Seems I’m not the only one either: http://www.stevestreeting.com/2007/03/16/glmapbuffer-how-i-mock-thee/

Dark_Photon · September 26, 2011, 6:47pm

Since where a buffer lives is unfortunately not a spec concept AFAIK and the hints are ignored (more annoying “buffer Ouija board” vaguaries), there can be no official way to do this. However…

I don’t know if it’s still the case, but NV mentioned in reply to a bindless issue report a while back that (as an implementation-specific detail) if you query the GPU address of the buffer or make it resident via bindless, that will lock it in vidmem or sysmem (whichever it happens to be in at the time).

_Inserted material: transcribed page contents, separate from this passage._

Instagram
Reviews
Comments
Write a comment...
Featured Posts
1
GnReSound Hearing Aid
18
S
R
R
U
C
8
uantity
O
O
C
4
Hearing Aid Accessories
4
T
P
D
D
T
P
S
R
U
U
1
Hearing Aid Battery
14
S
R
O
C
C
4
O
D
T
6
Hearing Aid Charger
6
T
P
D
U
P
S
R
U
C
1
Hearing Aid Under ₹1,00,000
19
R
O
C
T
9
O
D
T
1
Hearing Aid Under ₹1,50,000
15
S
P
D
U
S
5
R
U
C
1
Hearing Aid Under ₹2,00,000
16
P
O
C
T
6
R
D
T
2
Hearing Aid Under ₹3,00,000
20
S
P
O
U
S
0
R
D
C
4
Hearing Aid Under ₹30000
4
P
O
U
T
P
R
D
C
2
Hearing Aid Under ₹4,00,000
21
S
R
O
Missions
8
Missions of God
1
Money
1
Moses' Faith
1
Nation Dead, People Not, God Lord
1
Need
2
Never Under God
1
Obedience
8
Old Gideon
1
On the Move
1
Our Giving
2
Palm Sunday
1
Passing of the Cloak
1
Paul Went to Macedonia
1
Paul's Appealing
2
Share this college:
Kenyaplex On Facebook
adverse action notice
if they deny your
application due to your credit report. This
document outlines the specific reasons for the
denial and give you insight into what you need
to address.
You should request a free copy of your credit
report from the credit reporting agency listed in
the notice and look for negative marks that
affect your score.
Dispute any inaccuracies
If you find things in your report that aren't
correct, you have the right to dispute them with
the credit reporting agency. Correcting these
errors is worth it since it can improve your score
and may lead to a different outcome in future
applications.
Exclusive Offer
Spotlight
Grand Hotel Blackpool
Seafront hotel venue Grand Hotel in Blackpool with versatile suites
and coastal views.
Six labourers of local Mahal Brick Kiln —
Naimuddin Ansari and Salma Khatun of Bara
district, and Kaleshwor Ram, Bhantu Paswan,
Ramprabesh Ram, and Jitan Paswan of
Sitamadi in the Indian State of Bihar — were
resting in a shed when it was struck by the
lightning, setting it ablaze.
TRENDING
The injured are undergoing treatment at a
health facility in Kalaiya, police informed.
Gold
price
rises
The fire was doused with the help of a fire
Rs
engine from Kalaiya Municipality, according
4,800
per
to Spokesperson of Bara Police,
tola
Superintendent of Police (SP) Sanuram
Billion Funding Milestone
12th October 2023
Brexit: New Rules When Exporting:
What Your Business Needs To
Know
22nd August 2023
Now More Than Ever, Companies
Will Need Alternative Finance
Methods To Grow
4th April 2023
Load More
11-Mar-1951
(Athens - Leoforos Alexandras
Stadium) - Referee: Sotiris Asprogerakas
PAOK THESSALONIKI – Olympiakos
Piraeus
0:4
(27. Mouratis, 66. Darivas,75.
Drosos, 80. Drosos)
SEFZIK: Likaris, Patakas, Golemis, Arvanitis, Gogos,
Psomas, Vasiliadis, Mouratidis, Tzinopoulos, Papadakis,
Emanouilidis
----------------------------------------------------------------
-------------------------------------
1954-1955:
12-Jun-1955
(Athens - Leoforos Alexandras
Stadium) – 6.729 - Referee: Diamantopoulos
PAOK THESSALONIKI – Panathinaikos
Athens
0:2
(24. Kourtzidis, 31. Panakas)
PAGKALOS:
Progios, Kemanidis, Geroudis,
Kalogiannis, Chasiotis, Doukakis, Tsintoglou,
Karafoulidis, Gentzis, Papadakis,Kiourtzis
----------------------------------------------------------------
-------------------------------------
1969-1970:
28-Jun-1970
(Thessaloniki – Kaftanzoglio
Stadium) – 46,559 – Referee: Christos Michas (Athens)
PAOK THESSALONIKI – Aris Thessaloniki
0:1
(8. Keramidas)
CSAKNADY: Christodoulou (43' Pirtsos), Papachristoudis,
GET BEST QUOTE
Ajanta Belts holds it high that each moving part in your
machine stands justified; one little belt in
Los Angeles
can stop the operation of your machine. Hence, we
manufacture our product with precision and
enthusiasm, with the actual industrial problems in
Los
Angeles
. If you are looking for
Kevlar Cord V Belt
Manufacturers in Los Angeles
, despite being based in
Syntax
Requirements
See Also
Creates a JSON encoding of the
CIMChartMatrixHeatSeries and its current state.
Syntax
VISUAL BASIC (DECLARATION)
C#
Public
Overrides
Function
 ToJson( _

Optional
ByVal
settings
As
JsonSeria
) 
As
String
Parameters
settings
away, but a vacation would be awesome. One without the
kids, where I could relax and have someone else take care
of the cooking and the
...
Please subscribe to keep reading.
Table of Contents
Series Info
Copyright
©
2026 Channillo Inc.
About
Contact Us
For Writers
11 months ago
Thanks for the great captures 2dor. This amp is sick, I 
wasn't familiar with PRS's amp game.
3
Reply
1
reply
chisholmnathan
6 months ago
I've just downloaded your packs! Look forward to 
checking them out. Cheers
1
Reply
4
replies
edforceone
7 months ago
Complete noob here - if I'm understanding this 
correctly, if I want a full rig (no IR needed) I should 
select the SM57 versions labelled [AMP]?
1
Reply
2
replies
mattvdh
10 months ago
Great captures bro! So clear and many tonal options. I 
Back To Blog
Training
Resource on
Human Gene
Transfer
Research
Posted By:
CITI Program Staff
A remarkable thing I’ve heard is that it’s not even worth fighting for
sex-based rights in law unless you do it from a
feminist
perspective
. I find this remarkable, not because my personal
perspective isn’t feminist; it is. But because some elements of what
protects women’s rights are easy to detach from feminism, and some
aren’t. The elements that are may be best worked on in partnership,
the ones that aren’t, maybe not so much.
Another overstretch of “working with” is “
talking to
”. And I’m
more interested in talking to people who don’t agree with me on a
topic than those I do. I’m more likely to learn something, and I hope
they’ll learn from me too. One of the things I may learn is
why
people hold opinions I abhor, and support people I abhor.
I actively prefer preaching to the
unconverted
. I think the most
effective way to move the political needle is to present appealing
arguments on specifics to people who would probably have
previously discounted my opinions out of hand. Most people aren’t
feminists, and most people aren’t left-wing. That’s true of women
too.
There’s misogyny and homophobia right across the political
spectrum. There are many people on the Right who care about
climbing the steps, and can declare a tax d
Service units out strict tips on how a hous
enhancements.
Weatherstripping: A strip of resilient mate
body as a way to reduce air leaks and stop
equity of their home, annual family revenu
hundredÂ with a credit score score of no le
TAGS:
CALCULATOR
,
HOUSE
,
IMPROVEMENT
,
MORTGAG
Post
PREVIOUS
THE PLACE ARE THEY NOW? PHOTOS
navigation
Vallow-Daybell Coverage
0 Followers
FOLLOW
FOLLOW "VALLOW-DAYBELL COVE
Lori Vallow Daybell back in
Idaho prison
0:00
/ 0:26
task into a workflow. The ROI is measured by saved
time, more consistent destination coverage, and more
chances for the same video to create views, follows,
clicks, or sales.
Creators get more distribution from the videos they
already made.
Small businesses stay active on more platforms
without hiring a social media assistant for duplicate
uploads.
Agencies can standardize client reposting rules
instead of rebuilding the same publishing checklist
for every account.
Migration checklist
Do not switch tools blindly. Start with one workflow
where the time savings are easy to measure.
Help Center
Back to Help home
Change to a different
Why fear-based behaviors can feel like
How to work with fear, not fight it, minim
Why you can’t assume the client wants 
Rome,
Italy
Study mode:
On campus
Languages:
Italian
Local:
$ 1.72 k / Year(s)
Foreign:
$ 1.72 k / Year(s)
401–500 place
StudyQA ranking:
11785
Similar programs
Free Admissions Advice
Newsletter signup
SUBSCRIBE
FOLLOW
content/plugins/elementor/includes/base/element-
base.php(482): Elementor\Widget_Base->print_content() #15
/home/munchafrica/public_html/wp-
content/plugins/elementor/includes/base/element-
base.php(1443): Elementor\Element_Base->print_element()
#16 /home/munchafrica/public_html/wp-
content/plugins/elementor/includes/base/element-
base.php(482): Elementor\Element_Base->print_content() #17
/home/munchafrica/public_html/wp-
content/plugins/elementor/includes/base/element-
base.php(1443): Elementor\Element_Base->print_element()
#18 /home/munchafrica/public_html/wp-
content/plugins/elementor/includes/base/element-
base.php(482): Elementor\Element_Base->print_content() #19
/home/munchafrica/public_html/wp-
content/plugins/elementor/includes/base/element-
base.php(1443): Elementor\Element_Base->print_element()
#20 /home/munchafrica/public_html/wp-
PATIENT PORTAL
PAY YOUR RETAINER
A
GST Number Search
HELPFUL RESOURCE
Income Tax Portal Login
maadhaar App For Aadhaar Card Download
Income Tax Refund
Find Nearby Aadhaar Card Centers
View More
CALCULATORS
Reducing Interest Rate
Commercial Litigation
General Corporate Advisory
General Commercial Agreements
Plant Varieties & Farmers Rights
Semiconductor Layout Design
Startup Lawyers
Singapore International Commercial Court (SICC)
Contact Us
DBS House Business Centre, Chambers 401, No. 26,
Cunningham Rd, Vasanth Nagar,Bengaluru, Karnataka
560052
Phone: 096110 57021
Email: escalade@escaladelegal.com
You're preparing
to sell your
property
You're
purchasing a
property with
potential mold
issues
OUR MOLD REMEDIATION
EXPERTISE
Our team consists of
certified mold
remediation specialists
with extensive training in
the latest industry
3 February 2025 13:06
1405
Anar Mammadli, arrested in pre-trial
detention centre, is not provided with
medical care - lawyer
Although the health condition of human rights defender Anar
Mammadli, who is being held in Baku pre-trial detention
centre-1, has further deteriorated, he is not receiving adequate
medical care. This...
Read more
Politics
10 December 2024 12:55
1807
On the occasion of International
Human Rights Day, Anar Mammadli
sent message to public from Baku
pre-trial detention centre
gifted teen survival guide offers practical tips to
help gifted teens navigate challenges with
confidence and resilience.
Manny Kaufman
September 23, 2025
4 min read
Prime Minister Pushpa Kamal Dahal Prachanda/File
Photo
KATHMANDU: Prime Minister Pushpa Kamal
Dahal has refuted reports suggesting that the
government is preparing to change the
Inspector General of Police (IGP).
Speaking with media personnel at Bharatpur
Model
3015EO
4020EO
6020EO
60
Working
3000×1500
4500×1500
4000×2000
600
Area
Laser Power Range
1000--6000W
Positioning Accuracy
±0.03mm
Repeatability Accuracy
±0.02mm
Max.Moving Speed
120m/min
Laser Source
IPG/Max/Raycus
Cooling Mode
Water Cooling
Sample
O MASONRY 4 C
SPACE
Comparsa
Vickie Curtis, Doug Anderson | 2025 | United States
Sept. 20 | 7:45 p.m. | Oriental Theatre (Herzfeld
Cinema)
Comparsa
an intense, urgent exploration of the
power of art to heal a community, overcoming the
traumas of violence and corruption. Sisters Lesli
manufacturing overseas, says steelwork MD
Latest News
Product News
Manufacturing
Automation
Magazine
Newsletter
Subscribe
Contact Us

So this for instance should lock it in vidmem or sysmem, depending on whether you define LOCK_VBO_IN_SYSMEM:


  glGenBuffers            ( 1, &handle );
  glNamedBufferDataEXT    ( handle, size, 0, GL_DYNAMIC_DRAW );
#ifdef LOCK_VBO_IN_SYSMEM
  glMapNamedBufferRangeEXT( handle, 0, size, GL_MAP_WRITE_BIT );
  glUnmapNamedBufferEXT   ( handle );
#endif
  glGetNamedBufferParameterui64vNV( handle, GL_BUFFER_GPU_ADDRESS_NV, &gpu_addr );

Of course, you don’t need to use the DSA APIs like I did. Instead if you prefer, bind at-will and use the normal bind point APIs instead (glBindBuffer, glMapBufferRange, etc.).

Warning: if you lock it in vidmem, then it is (intuitively) more expensive to update from the CPU. So if you even do this, only do this if you know that reuse is going to be the much more common case than update (or perhaps you are updating it on the GPU). I used this with Streaming VBOs with good success redispatching batches with bindless that were already uploaded to the GPU buffer locked in vidmem (the 99% case).

Dark_Photon · September 26, 2011, 6:57pm

Agreed.

It wasn’t until NV bindless came out that using VBOs over vertex arrays made any performance sense for us at all. It wasn’t even close. With bindless VBOs, you can get virtually display list performance, which is very sweet.

Still waiting for the ARB to promote this or some form of it that captures the same speed-up to EXT/ARB form. Sometimes you just need lots of varied data, and though streaming VBO approach helps some, without bindless, vertex arrays are the way to go.

Re “streaming VBO approach helps some”, I think part of it is binding is so darn expensive. Seriously, if you’re dead set on using VBOs without bindless, and performance is important, limit yourself to one VBO.